Speurhond Quas

24 juli 2018

Quas is een hond. Een lieve hond, maar ook ondeugend. Als er helemaal niets gebeurd blaft ze soms. Niet om iemand te waarschuwen. Niet om iemand goed op te laten letten. Ze blaft soms zonder een reden. Gewoon. Omdat het leuk is om te doen. Of om iemand te laten schrikken.

Quas kijkt veel in de rondte. Ze is nieuwsgierig. Als ze slaapt houdt ze het liefst een oog open. Blijven kijken wat er gebeurd. Klaar om overeind te springen. Klaar om alles van dichtbij te bekijken.

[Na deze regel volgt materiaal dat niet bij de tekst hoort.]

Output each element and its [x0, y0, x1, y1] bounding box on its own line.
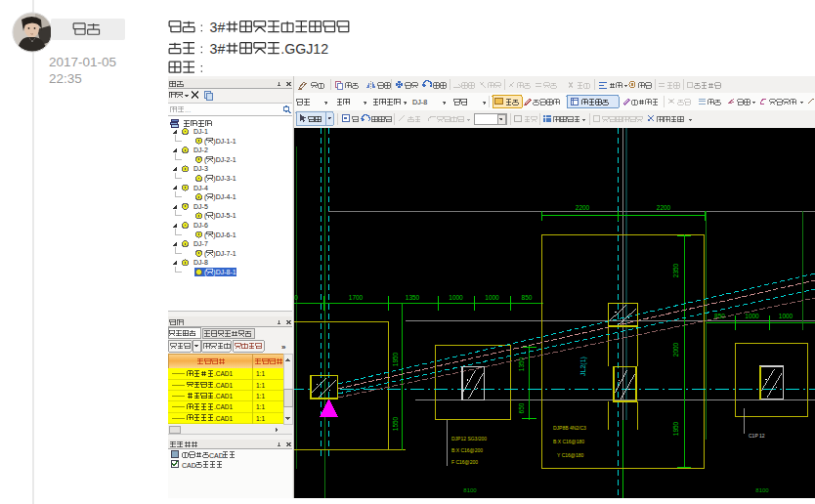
svg-text:3#: 3#	[210, 41, 226, 57]
svg-text:1000: 1000	[745, 313, 759, 319]
svg-text:...: ...	[185, 105, 191, 114]
svg-text:.CAD1: .CAD1	[214, 393, 234, 399]
svg-text:1:1: 1:1	[256, 382, 265, 389]
svg-text:1700: 1700	[349, 294, 364, 301]
svg-text:8100: 8100	[463, 487, 477, 493]
svg-text:1550: 1550	[392, 416, 399, 431]
svg-text:.CAD1: .CAD1	[214, 382, 234, 389]
svg-text:»: »	[281, 343, 286, 352]
svg-text:F C16@200: F C16@200	[451, 459, 478, 465]
svg-text:DJ-2: DJ-2	[193, 147, 208, 153]
svg-text:DJ-2-1: DJ-2-1	[216, 156, 236, 163]
svg-text:B:X C16@200: B:X C16@200	[451, 447, 483, 453]
svg-text:Y C16@180: Y C16@180	[557, 452, 583, 458]
svg-text:DJ-4-1: DJ-4-1	[216, 193, 236, 200]
svg-text:.CAD1: .CAD1	[214, 403, 234, 410]
svg-text:8100: 8100	[755, 487, 769, 493]
svg-text:1950: 1950	[672, 421, 679, 436]
svg-text:DJ-8: DJ-8	[193, 259, 208, 266]
svg-text:DJ-7: DJ-7	[193, 240, 208, 247]
svg-text:3#: 3#	[210, 20, 226, 35]
svg-text:850: 850	[714, 313, 725, 319]
svg-text:DJ-3: DJ-3	[193, 165, 208, 172]
svg-text:1:1: 1:1	[256, 393, 265, 399]
svg-text:JL2(1): JL2(1)	[579, 357, 587, 376]
svg-text:2000: 2000	[672, 342, 679, 357]
svg-text:1000: 1000	[449, 294, 463, 301]
svg-text:850: 850	[522, 294, 533, 301]
svg-text:DJ-4: DJ-4	[193, 185, 208, 191]
svg-text:1000: 1000	[779, 313, 794, 319]
svg-text:2200: 2200	[657, 204, 671, 211]
svg-text:DJP12 SG3/200: DJP12 SG3/200	[451, 436, 487, 441]
svg-text:DJ-5: DJ-5	[193, 203, 208, 210]
svg-text:1000: 1000	[485, 294, 499, 301]
svg-text:DJP8B 4N2/C3: DJP8B 4N2/C3	[553, 425, 586, 431]
svg-text:DJ-8-1: DJ-8-1	[216, 269, 236, 275]
svg-text:DJ-5-1: DJ-5-1	[216, 212, 236, 219]
svg-text:650: 650	[518, 402, 525, 413]
svg-text:0: 0	[294, 294, 298, 301]
svg-text:DJ-8: DJ-8	[412, 98, 427, 106]
svg-text:1:1: 1:1	[256, 415, 265, 422]
svg-text:.CAD1: .CAD1	[214, 415, 234, 422]
svg-text:DJ-1: DJ-1	[193, 128, 208, 135]
svg-text:CAD: CAD	[182, 462, 196, 469]
svg-text:2350: 2350	[672, 263, 679, 277]
svg-text:C1P 12: C1P 12	[749, 433, 765, 439]
svg-text:1:1: 1:1	[256, 403, 265, 410]
svg-text:DJ-6: DJ-6	[193, 222, 208, 229]
svg-text:DJ-7-1: DJ-7-1	[216, 250, 236, 257]
svg-text:B:X C16@180: B:X C16@180	[553, 439, 584, 444]
svg-text:1:1: 1:1	[256, 370, 265, 377]
svg-text:2200: 2200	[576, 204, 590, 211]
svg-text:CAD: CAD	[209, 452, 224, 459]
svg-text:DJ-3-1: DJ-3-1	[216, 175, 236, 182]
svg-text:DJ-6-1: DJ-6-1	[216, 231, 236, 238]
svg-text:.GGJ12: .GGJ12	[280, 41, 328, 57]
svg-text:1350: 1350	[406, 294, 420, 301]
svg-text:1950: 1950	[392, 352, 399, 366]
svg-text:DJ-1-1: DJ-1-1	[216, 138, 236, 145]
svg-text:.CAD1: .CAD1	[214, 370, 234, 377]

Quas is ook een slimme hond. De hele dag gaan haar oren op en neer. Ze hoort alle geluiden. En draait haar neus direct de kant op waar het geluid vandaan komt.

Quas woont in een klein stadje. Waar precies weet ze wel. Ze vertelt het niet. Het is haar geheim.

Quas slentert veel door het plaatsje. Doet soms een slaapje in het park. Soms slaapt ze in een gebouwtje bij de haven. Dat is vlakbij het strand.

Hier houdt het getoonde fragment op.